I did both my front doors last night in less than an hour. They get used
the most, so their switches fail first. The job might be a bit more
difficult on the rear doors, because those switches don't seem to have as
much slack wire, making them more difficult to pull out from the door
frame. My rear switches are OK, so that's a challenge for another day.
Removing the switch is obvious: it's held to the door frame with two
phillips head screws. Pull the unit out of the frame: on the front doors
the wires have about 6 inches of slack. You'll see where the wires
connect to the switch. jump these connections with a piece of wire. If
the lights go on (and, if the key is in the switch, the buzzer sounds)
you know the switch is bad. If the lights don't go on, the problem may be
the bullet connectors. Here's some advice from Lew Plummer for dealing
with bullet connectors:
Try moving the bullet in the rolled socket, if it moves
easily you've probably found the problem source -- the current is
dropping across the poor connection ... If this
connection feels good then proceed to the next one, kinda like series
Christmas tree lights. Also note that the bullets are usually hard to
pull past the locks even when loose in the socket but pull it anyway,
clean and carefully re-roll the receiving socket to tighten the
connection. I like to use a small amount of electrical paste like Gold
Bond or Cool Amp to inherence the connection and keep dirt out.
Assuming the lights did go on when you jumped the switch, pull its wires
out from their bullet connectors and take the unit to your workbench.
Notice that it is held together will four little tabs. Bend these tabs
back and the unit will separate into a base plate and the switch. The
switch is basically a tall tub holding a hollow plunger with a circular
base. Two flat metal strips run up the sides of the tub and, at the rim,
are bent at right angles to form prongs pointing in. These strips are
connected to the wires. When the door is closed, it pushes the plunger to
the bottom of the tub. When the door is opened, a spring inside the
plunger pushes it out of the tub until the base of the plunger makes
contact with the prongs, completing the circuit.
The source of the problem in my units and, I betcha, yours, is the
circular base of the plunger and the ends of the metal strips. They get
dirty and prevent good electrical contact.

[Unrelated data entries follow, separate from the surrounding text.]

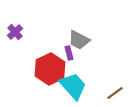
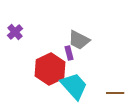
cyan trapezoid: moved 1 px right
brown line: rotated 36 degrees clockwise
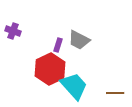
purple cross: moved 2 px left, 1 px up; rotated 28 degrees counterclockwise
purple rectangle: moved 11 px left, 8 px up; rotated 32 degrees clockwise
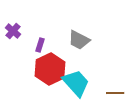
purple cross: rotated 21 degrees clockwise
purple rectangle: moved 18 px left
cyan trapezoid: moved 2 px right, 3 px up
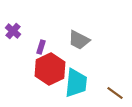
purple rectangle: moved 1 px right, 2 px down
cyan trapezoid: rotated 48 degrees clockwise
brown line: rotated 36 degrees clockwise
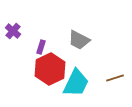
cyan trapezoid: rotated 20 degrees clockwise
brown line: moved 15 px up; rotated 54 degrees counterclockwise
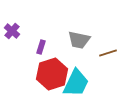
purple cross: moved 1 px left
gray trapezoid: rotated 15 degrees counterclockwise
red hexagon: moved 2 px right, 5 px down; rotated 8 degrees clockwise
brown line: moved 7 px left, 25 px up
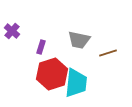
cyan trapezoid: rotated 20 degrees counterclockwise
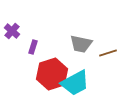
gray trapezoid: moved 2 px right, 4 px down
purple rectangle: moved 8 px left
cyan trapezoid: moved 1 px left; rotated 56 degrees clockwise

Remove the plunger from the base unit by bending one of the prongs out of
the way: the spring is inside, so take care not to let it fly away Rub a
piece of emery paper around the circular base of the plunger to clean it
up. Do the same with the underside of the prongs. I couldn't get the
emery paper to get a good bite on the prongs, so I just scratched them up
with a screwdriver bit.
Everything goes back together the way it came apart. You should get
interior lights as soon as you snap the bullet connectors together. This
is a pleasant and useful fix for a reasonable expense: zero.